TASK DIRECTIONS: Tally up the lines in the material where the word "Molon" appears, then give the total and nothing else.

THE RECORDS:
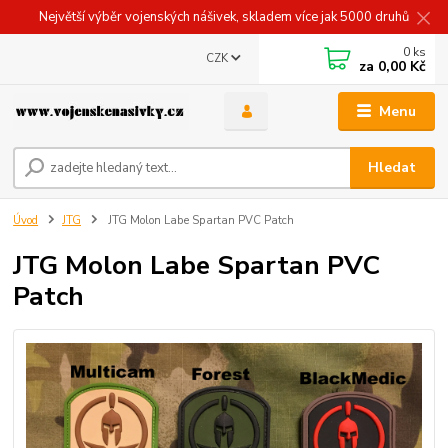
Největší výběr vojenských nášivek, skladem více jak 5000 druhů
0
ks
CZK
za
0,00 Kč
Menu
Hledat
Úvod
JTG
JTG Molon Labe Spartan PVC Patch
JTG Molon Labe Spartan PVC
Patch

TASK SOLUTION: 2